Para avaliar diretamente o impacto da FoxO1 citosólico na autofagia em células de cancro PC3, nós introduzida em células num vector de expressão que contêm Flag-tagged FOXO1 modificado para ter uma mutação de ligação ao ADN defeituosa, FOXO1-ΔDB [33]. O FOXO1-ΔDB assim expressa é não-funcional, tal como um factor de transcrição e, curiosamente, quase exclusivamente localizada no citosol. Em ambas as células PC3 (Fig. 5C) e H1299 células (Fig. 5D), proteína Flag-FoxO1-ΔDB foi localizada exclusivamente para o citosol como esperado [33] e Flag-FoxO1-ΔDB expressando células (vermelho) tinham nível claramente mais elevado de autofagossomas do que a de células não-transfectadas. A análise da imagem mostrou aumento estatisticamente significativo da autophagosome em células que expressam FOXO1 cytosolically localizada. Estes dados fornecem evidência direta para apoiar a noção de que a acumulação citosólica de FoxO1 nestas células cancerosas, de fato promove autofagia, independente da sua função nuclear.

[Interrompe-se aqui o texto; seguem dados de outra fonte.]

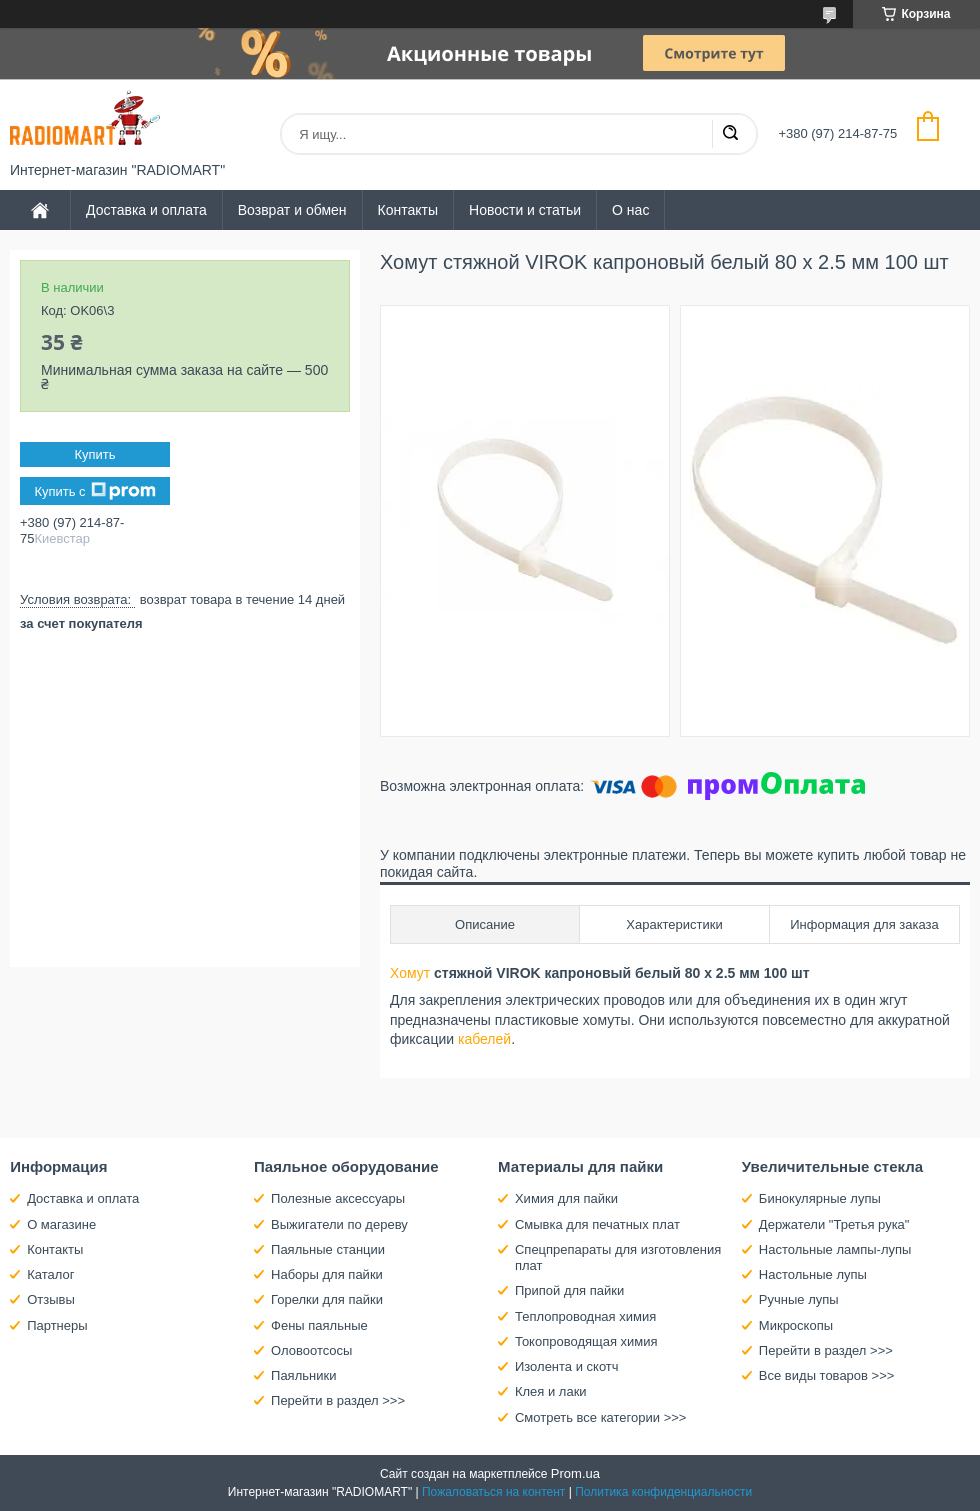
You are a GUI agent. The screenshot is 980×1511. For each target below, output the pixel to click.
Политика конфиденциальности (663, 1492)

indução citosólico FoxO1 mediada da autofagia é independente da supressão da atividade mTORC1
mTORC1 é um sensor bem reconhecido para a nutrição e o factor de crescimento de sinalização; inibe a autofagia em resposta à sinalização de crescimento. Assim, examinamos a actividade de sinalização mTORC1 quando a expressão ou FOXO1 FOXO3a é suprimida com siARN. FOXO3a knockdown levou a uma elevação significativa da autofagia como visto acima; alterações não significativas no padrão de fosfo-4EBP1 e fosfo-S6 foram observados em células com knockdown FOXO3a enquanto autofagia foi marcadamente induzidos (Fig. 6A, DMSO), sugerindo que a elevação de autofagia induzida por FOXO3a knockdown provavelmente não era através da inibição da mTORC1 . Digno de nota, FoxO1 knockdown mediado baixo regulação da autofagia foi acompanhada por uma inibição da sinalização mTORC1, com base em ambos os padrões de fosfo-S6 (Fig. 6B, DMSO) fosfo-4EBP1 e, que também apoiou a noção de que a regulação FOXO da autofagia era não mediada através da sinalização mTORC1 clássico neste caso.

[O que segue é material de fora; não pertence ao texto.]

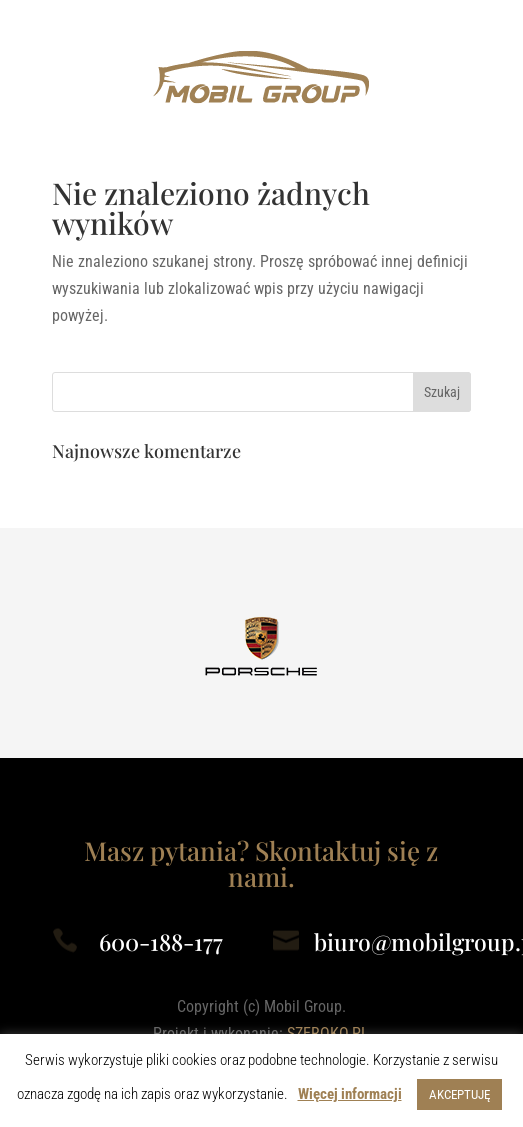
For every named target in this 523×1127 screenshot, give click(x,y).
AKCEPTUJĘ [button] (459, 1094)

(a) as células PC3 foram transfectadas com ARNsi de segmentação FOXO3a como indicado. Após 48 horas da transfecção, as células foram submetidas a tratamento de rapamicina durante 24 h antes do processamento para a análise de imunomarcação de proteínas indicadas. (B) As células PC3 foram submetidos ao estudo semelhante ao descrito em (A), excepto siRNA alvejando FOXO1 foi utilizado tal como indicado. Todos os experimentos foram realizados três vezes com resultados semelhantes.
Para melhor avaliar a interação entre a sinalização mTOR e autofagia FOXO-regulada, combinamos quer FOXO3a ou FoxO1 knockdown com o tratamento rapamicina em células PC3.